I had attended one my my Chamber breakfasts this morning and I mentioned the difficulty that adult children are facing with their senior parents. As of this time, there are 20 million people that are either financially assisting their parents or doing some sort of care giving. And in many cases they are doing both.
This puts extreme pressure on the entire family and typically the one who is providing the care giving becomes quite ill within a year. The solution is to use funds from a reverse loan to pay for professional help and relieve the family of this hellish situation.
After the breakfast, someone approached me with this identical situation. The immediate family is overwhelmed, angry, in pain and suffering with guilt. The senior parents, well…they’re angry, too.

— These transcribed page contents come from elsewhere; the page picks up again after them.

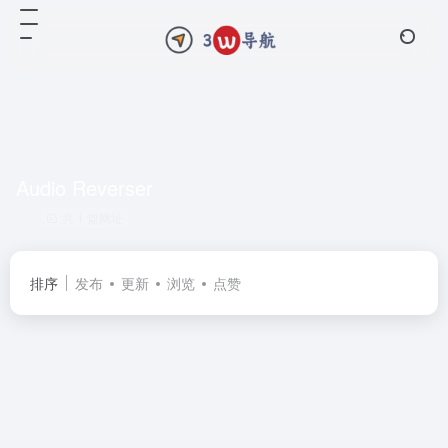
Audio Reverser
共 1 篇网址
排序
发布
更新
浏览
点赞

She said that she would pass on my name to her friend and hopefully she will contact me and if a reverse loan isn’t a solution, I can at least point them in the right direction for an assessment of the parents’ conditions and possibly have a professional care giver come in for a few hours each week and provide some relief for the family.
In all of the hoopla regarding the passage of H.R 3221 a week ago, nothing was mentioned in the media about the provision regarding Reverse loans. The FHA Home Equity Conversion Mortgage (HECM) will have it’s lending limit increased nationwide to $417,000.
In the greater metropolitan areas, that figure could be $625,500! In either case, these amounts will be the same throughout the United States and no longer based on the previous method of using the amount designated by a County.
As of this time, there is ongoing discussion as to whether the 417K will be the “floor” and the $625,500 the ceiling but until that is decided it could cause a delay in moving forward with these new figures.
There is also a provision that will allow the funds from the HECM to be used for a home purchase. This could be very signaficant for a senior wishing to relocate but unable to qualify and make mortgage payments on a traditional loan.
I don’t have any additional details on it as of this but the time. But the projection is for it to be available sometime in November.
The loan origination fee has been reduced by .50% but in actuality, the overall cost to the borrower doesn’t change, because of the higher lending limits. This is because the Mortgage Ins. Premium (MIP) that is charged by FHA, is based on the lending limit and since they are going to be higher, pretty much washes out the savings gained from the lower origination fee.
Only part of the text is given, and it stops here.